Lockport Union-Sun & Journal — The Niagara County Industrial Development Agency is being asked to beef up its local hiring conditions for tax-break recipients and, also, take financial benefits away from companies caught employing illegal aliens.
This week, in two 14-0 votes, the Niagara County Legislature approved measures calling on the N.C.I.D.A. Board of Directors to impose and enforce a 100-percent local hiring requirement for companies that have Payment In Lieu of Taxes contracts with it.
The agency already has a local hiring policy for P.I.L.O.T. recipients, but the policy doesn’t state a required minimum percentage of local labor, and recipients’ compliance is not routinely policed.

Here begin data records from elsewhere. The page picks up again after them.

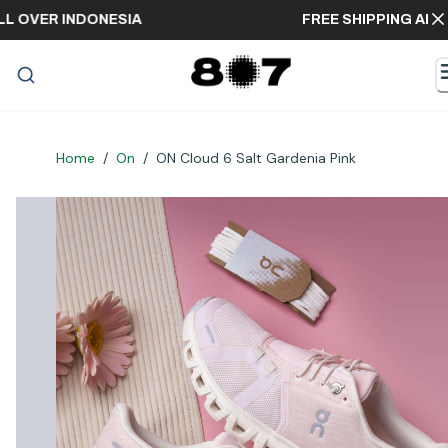
NG ALL OVER INDONESIA
FREE SHIPPING
Home
/
On
/
ON Cloud 6 Salt Gardenia Pink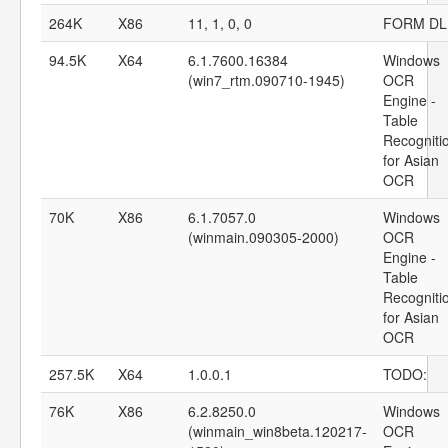
264K
X86
11, 1, 0, 0
FORM DL
94.5K
X64
6.1.7600.16384
Windows
(win7_rtm.090710-1945)
OCR
Engine -
Table
Recogniti
for Asian
OCR
70K
X86
6.1.7057.0
Windows
(winmain.090305-2000)
OCR
Engine -
Table
Recogniti
for Asian
OCR
257.5K
X64
1.0.0.1
TODO:
76K
X86
6.2.8250.0
Windows
(winmain_win8beta.120217-
OCR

Companies receiving tax benefits are more or less on an honor system, according to Michael Tucker, acting chairman of the N.C.I.D.A. board of directors.
County Legislator Dennis Virtuoso, D-Niagara Falls, proposed the agency adopt a hiring policy similar to the one set by the County of Monroe I.D.A., which requires its tax-relief grantees to use 100 percent “local” labor, except in cases relating to equipment warranty issues, specialized construction, local versus non-local labor cost differentials or labor inavailability. Local hires are defined as residents of Monroe, Genesee, Livingston, Orleans, Ontario, Seneca, Wayne, Wyoming and Yates counties.
Since the policy went into effect in 2004, C.O.M.I.D.A. granted tax relief on 367 construction projects that generated 15,578 construction jobs. Developers sought waivers on 1 percent or 320 jobs, according to agency Director Judy A. Seil. Exemptions granted by the agency are reviewed by an independent auditing firm.
Enforcing a local-hire policy is a challenge for N.C.I.D.A., according to Tucker.
“We do monitor the best we can, but it’s not like we’re going to hire somebody to do a (project by project) head count,” he said. “We will take both of those (legislative resolutions) up, though. I will make sure they’re brought to the table.”